Esta revelación golpeó a Kailey como un rayo caído del cielo. «¿Cómo se deshizo de ellos?»
La mujer vaciló durante varios segundos, con una sombra de dolor en su expresión. «No sabemos con certeza qué hizo exactamente, pero esas dos personas simplemente desaparecieron como si nunca hubieran existido».
Las desapariciones sin explicación siempre eran las más aterradoras. ¿Las habían trasladado a otro lugar o les había ocurrido algo mucho más siniestro? Nadie podía afirmarlo con certeza. Esa incertidumbre era precisamente la razón por la que los trabajadores habían acabado por cerrar la fábrica y se habían levantado en protesta.

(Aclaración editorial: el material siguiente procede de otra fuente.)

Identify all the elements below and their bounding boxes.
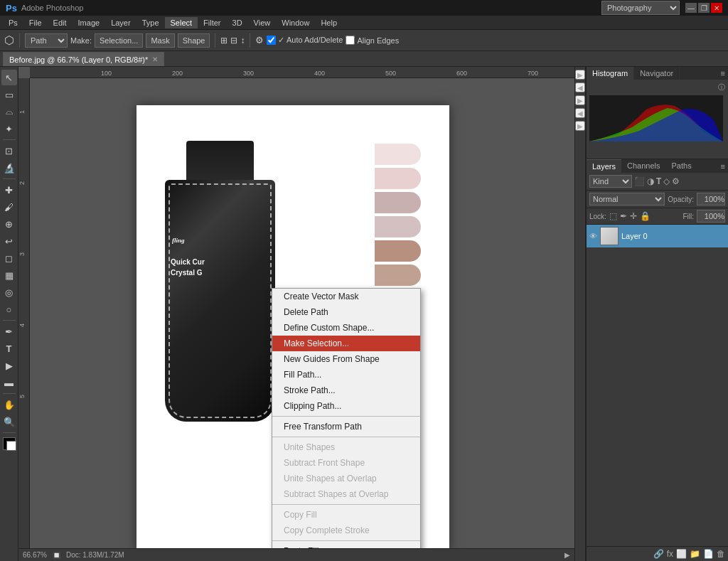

Un escalofrío se apoderó silenciosamente del pecho de Kailey. Conociendo la naturaleza cruel de Kent, nada parecía estar fuera de su alcance —y saber que ahora había sido detenido le provocaba una inquietud en su interior de la que no conseguía deshacerse del todo.
El director ya no se guardaba nada. Le presentó todos los informes y registros que tenía en su poder.
—Señora Lawson, depositamos nuestras esperanzas en usted —dijo respetuosamente, inclinando ligeramente la cabeza.
Kailey se apresuró a tenderle la mano y le ayudó a enderezarse. —Por favor, no diga esas cosas.
El director parecía bastante mayor; sus rasgos se veían aún más curtidos por la barba gris que le cubría el rostro.
Ella centró su atención en los documentos. Cuanto más leía, más asombrada se sentía. El déficit financiero era mucho peor de lo que la sede central de la empresa había informado inicialmente, y, sin embargo, los registros de envíos estaban repletos.